:: Exercise directions ::
Your output should be the line that contains "e dépollution. Mais" and all lines after it in the records, retyped exactly through the last one.

:: Items from a dataset ::
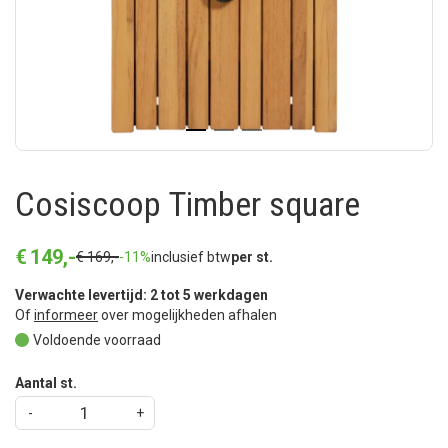
Cosiscoop Timber square
€
149
,
-
€
169
,
-
-11%
inclusief btw
per st.
Verwachte levertijd: 2 tot 5 werkdagen
Of
informeer
over mogelijkheden afhalen
Voldoende voorraad
Aantal st.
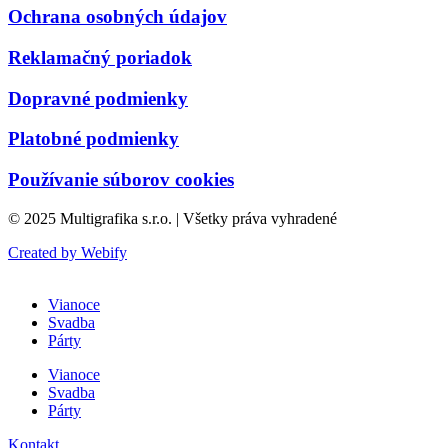
Ochrana osobných údajov
Reklamačný poriadok
Dopravné podmienky
Platobné podmienky
Používanie súborov cookies
© 2025 Multigrafika s.r.o. | Všetky práva vyhradené
Created by Webify
Vianoce
Svadba
Párty
Vianoce
Svadba
Párty
Kontakt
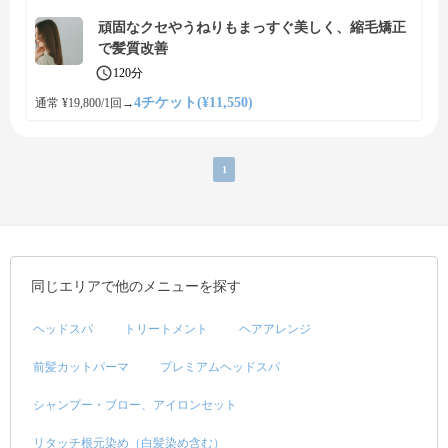
頑固なクセやうねりもまっすぐ美しく、縮毛矯正
で髪質改善
120分
4チケット(¥11,550)
通常 ¥19,800/1回
→
1
同じエリアで他のメニューを探す
ヘッドスパ
トリートメント
ヘアアレンジ
前髪カットパーマ
プレミアムヘッドスパ
シャンプー・ブロー、アイロンセット
リタッチ根元染め（白髪染め含む）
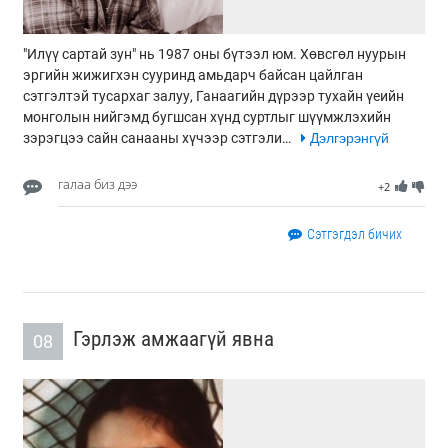
"Илүү сартай зун" нь 1987 оны бүтээл юм. Хөвсгөл нуурын
эргийн жижигхэн сууринд амьдарч байсан цайлган
сэтгэлтэй тусархаг залуу, Ганаагийн дүрээр тухайн үеийн
монголын нийгэмд бугшсан хүнд суртлыг шүүмжлэхийн
зэрэгцээ сайн санааны хүчээр сэтгэли…
Дэлгэрэнгүй
галаа биз дээ
+2
Сэтгэгдэл бичих
Гэрлэж амжаагүй явна
08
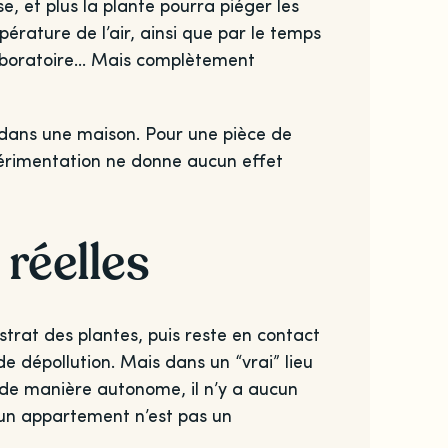
, et plus la plante pourra piéger les
érature de l’air, ainsi que par le temps
laboratoire… Mais complètement
e dans une maison. Pour une pièce de
périmentation ne donne aucun effet
réelles
bstrat des plantes, puis reste en contact
e dépollution. Mais dans un “vrai” lieu
ne de manière autonome, il n’y a aucun
u un appartement n’est pas un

:: Response area ::
e dépollution. Mais dans un “vrai” lieu
ne de manière autonome, il n’y a aucun
u un appartement n’est pas un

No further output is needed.